* [Exercise prompt]: Looking at the listing beneath, work out how many lines hold "日期范围" and report only that figure.

* [Extracted information]:
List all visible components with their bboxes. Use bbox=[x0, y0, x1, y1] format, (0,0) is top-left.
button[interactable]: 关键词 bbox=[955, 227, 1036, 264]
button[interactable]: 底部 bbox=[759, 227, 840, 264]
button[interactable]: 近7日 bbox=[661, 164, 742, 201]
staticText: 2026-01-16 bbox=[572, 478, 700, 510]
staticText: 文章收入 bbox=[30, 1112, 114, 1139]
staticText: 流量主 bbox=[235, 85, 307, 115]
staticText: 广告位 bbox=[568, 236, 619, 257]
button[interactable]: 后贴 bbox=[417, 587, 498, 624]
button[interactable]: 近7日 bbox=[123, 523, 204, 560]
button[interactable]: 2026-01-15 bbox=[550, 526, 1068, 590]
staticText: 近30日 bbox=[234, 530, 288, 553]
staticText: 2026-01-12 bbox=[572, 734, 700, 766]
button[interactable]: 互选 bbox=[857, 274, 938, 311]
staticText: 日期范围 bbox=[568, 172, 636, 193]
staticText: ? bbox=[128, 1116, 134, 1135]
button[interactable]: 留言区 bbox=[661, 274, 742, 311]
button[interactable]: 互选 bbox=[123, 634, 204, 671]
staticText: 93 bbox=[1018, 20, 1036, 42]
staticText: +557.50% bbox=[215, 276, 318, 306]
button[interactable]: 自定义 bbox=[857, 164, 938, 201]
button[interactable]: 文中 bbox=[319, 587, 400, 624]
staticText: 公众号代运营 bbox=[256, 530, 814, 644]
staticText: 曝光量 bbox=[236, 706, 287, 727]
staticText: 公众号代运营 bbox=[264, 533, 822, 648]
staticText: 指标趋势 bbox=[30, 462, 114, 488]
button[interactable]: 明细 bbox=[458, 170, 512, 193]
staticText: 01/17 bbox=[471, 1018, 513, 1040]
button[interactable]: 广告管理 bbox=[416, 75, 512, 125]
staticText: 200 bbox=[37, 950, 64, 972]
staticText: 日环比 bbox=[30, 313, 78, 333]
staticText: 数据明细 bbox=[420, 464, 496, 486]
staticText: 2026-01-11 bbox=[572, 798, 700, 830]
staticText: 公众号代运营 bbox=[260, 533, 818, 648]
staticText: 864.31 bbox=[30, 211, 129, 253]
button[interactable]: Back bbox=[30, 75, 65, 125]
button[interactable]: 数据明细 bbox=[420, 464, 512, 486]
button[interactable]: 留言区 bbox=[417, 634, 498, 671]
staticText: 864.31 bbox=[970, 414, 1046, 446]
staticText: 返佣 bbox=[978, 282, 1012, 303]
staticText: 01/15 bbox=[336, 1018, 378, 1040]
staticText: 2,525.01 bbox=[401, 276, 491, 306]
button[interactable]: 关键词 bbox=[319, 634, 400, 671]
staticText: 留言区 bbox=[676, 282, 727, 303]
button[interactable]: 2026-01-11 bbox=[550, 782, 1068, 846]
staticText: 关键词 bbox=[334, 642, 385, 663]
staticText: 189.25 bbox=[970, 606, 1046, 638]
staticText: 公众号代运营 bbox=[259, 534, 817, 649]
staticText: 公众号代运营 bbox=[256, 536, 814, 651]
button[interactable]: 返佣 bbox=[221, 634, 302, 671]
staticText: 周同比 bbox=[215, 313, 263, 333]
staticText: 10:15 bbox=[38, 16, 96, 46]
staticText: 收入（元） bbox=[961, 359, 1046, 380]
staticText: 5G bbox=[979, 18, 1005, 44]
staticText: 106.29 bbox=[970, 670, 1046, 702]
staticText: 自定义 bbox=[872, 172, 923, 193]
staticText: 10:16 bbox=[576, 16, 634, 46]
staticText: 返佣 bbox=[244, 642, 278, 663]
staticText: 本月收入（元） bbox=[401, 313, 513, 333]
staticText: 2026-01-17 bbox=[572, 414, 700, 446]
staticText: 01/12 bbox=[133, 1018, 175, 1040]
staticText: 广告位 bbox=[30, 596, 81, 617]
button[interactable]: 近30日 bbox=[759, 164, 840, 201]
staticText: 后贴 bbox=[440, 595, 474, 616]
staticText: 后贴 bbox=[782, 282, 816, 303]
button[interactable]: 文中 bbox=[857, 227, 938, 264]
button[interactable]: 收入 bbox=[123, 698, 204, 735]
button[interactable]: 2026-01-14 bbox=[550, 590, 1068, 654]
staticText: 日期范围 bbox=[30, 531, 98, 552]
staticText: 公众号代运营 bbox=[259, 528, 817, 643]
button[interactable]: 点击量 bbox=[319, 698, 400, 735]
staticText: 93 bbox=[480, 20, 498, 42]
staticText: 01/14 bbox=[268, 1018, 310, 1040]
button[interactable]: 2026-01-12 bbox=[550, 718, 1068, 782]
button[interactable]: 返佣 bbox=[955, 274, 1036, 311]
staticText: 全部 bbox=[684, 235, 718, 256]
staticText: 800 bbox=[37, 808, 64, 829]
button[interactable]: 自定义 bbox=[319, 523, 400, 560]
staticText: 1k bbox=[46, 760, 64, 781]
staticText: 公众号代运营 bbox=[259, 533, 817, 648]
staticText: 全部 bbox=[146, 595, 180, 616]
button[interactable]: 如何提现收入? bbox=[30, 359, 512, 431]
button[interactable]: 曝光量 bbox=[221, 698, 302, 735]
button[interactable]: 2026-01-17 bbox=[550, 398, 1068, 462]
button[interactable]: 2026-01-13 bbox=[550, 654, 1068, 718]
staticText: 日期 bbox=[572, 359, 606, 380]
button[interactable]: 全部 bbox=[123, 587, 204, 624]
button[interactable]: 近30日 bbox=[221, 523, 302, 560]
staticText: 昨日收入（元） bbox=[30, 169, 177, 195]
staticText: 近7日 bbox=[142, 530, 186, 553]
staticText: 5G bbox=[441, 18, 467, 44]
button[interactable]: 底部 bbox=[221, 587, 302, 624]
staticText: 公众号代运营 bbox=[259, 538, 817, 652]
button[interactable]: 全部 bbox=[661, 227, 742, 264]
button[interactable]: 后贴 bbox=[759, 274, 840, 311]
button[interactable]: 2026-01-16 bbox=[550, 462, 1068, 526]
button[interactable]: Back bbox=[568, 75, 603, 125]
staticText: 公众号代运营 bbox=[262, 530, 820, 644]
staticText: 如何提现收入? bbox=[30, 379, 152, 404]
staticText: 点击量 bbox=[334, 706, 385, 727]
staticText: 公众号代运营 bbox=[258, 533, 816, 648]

* [Result]: 2